Il s’agit de la première étude à mettre au jour ces changements en matière de taille et des formes des corps des oiseaux non migratoires, ce qui élimine d’autres facteurs qui auraient pu influencer ces changements physiologiques. M. Jirinec et ses collègues ont étudié des données recueillies en examinant plus de 15 000 oiseaux individuels qui ont été capturés, mesurés, pesés, marqués avec une bandelette sur une patte, puis relâchés, le tout durant plus de 40 ans de travaux sur le terrain dans la plus grande forêt tropicale du monde.
Une perte importante
Les données révèlent que presque tous les corps des oiseaux ont subi une diminution de leur masse, ou sont devenus plus légers, depuis les années 1980. En moyenne, la plupart des espèces d’oiseaux a perdu 2% de sa masse corporelle durant chaque décennie. Pour une espèce d’oiseau moyenne qui pesait environ 30 grammes dans les années 1980, sa population pèse maintenant 27,6 grammes, en moyenne. Est-ce une baisse importante?
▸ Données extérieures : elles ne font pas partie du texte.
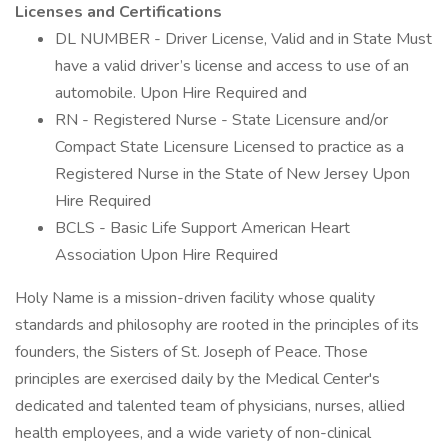
Licenses and Certifications
DL NUMBER - Driver License, Valid and in State Must
have a valid driver’s license and access to use of an
automobile. Upon Hire Required and
RN - Registered Nurse - State Licensure and/or
Compact State Licensure Licensed to practice as a
Registered Nurse in the State of New Jersey Upon
Hire Required
BCLS - Basic Life Support American Heart
Association Upon Hire Required
Holy Name is a mission-driven facility whose quality
standards and philosophy are rooted in the principles of its
founders, the Sisters of St. Joseph of Peace. Those
principles are exercised daily by the Medical Center's
dedicated and talented team of physicians, nurses, allied
health employees, and a wide variety of non-clinical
« La taille de ces oiseaux ne change pas beaucoup. Ce sont des espèces relativement évoluées, et donc, lorsque tous les individus d’une population pèsent quelque grammes de moins, c’est important », affirme le coauteur Philip Stouffer.
Les données couvrent une grande partie de la forêt tropicale, ce qui indique que les changements dans les corps et les ailes des oiseaux ne sont pas liés à un site spécifique, et donc que le phénomène est répandu.
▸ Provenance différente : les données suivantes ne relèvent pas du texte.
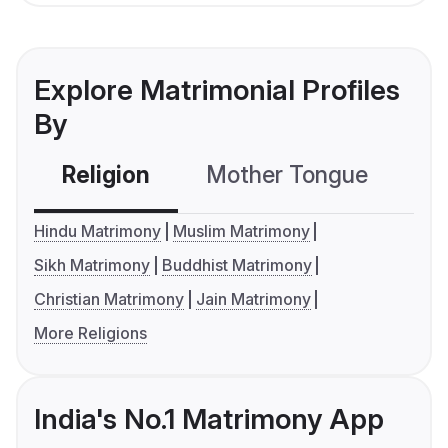
Explore Matrimonial Profiles
By
Religion
Mother Tongue
C
Hindu Matrimony
Muslim Matrimony
Sikh Matrimony
Buddhist Matrimony
Christian Matrimony
Jain Matrimony
More Religions
India's No.1 Matrimony App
« Cela se produit sans aucun doute partout, et pas nécessairement seulement chez les oiseaux », poursuit M. Stouffer. « Si vous regardez par la fenêtre, et examinez ce que vous y voyez, les conditions ne sont pas identiques à celles d’il y a 40 ans, et il est fort possible que les animaux et les plantes répondent, eux aussi, à ces changements. Nous avons cette idée que les choses sont fixées dans les temps, mais si ces oiseaux ne sont pas coincés à un moment précis, cela pourrait ne pas être vrai. »
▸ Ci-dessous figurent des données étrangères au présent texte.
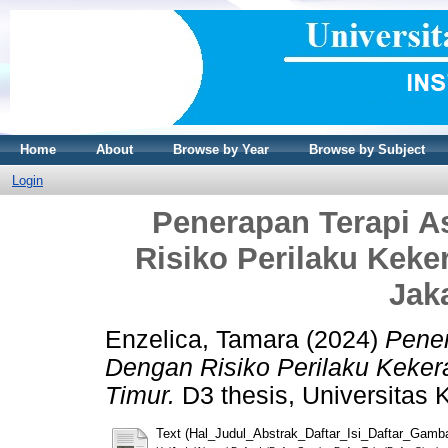
Home
About
Browse by Year
Browse by Subject
Login
Penerapan Terapi A
Risiko Perilaku Kek
Jak
Enzelica, Tamara
(2024)
Pener
Dengan Risiko Perilaku Keker
Timur.
D3 thesis, Universitas K
Text (Hal_Judul_Abstrak_Daftar_Isi_Daftar_Gamb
Les scientifiques se sont penchés sur 77 espèces d’oiseaux des forêts tropicales qui vivent à divers endroits, du sol frais et sombre de la forêt aux « étages » mitoyens, plus chauds et illuminés. Ils ont découvert que les oiseaux vivant dans les parties les plus élevées des sections mitoyennes, et qui sont les plus exposés aux conditions chaudes et sèches, ont subi les changements les plus dramatiques en matière de poids et de taille des ailes.
Ces oiseaux tendent aussi à voler davantage que les oiseaux vivant plus bas. L’idée est que ces oiseaux se sont adaptés à un climat plus chaud et sec en réduisant le poids sur leurs ailes, ce qui les rend plus efficaces, sur le plan énergétique, une fois en vol.
Ainsi, si un oiseau a plus de poids sur les ailes, ou encore un ratio poids/largeur des ailes plus important, il a besoin de battre des ailes plus rapidement pour demeurer en vol, ce qui nécessite plus d’énergie, et dégage plus de chaleur. Réduire la masse corporelle et accroître la longueur des ailes entraîne donc une utilisation plus efficace des ressources, tout en permettant de mieux se refroidir dans un climat qui se réchauffe.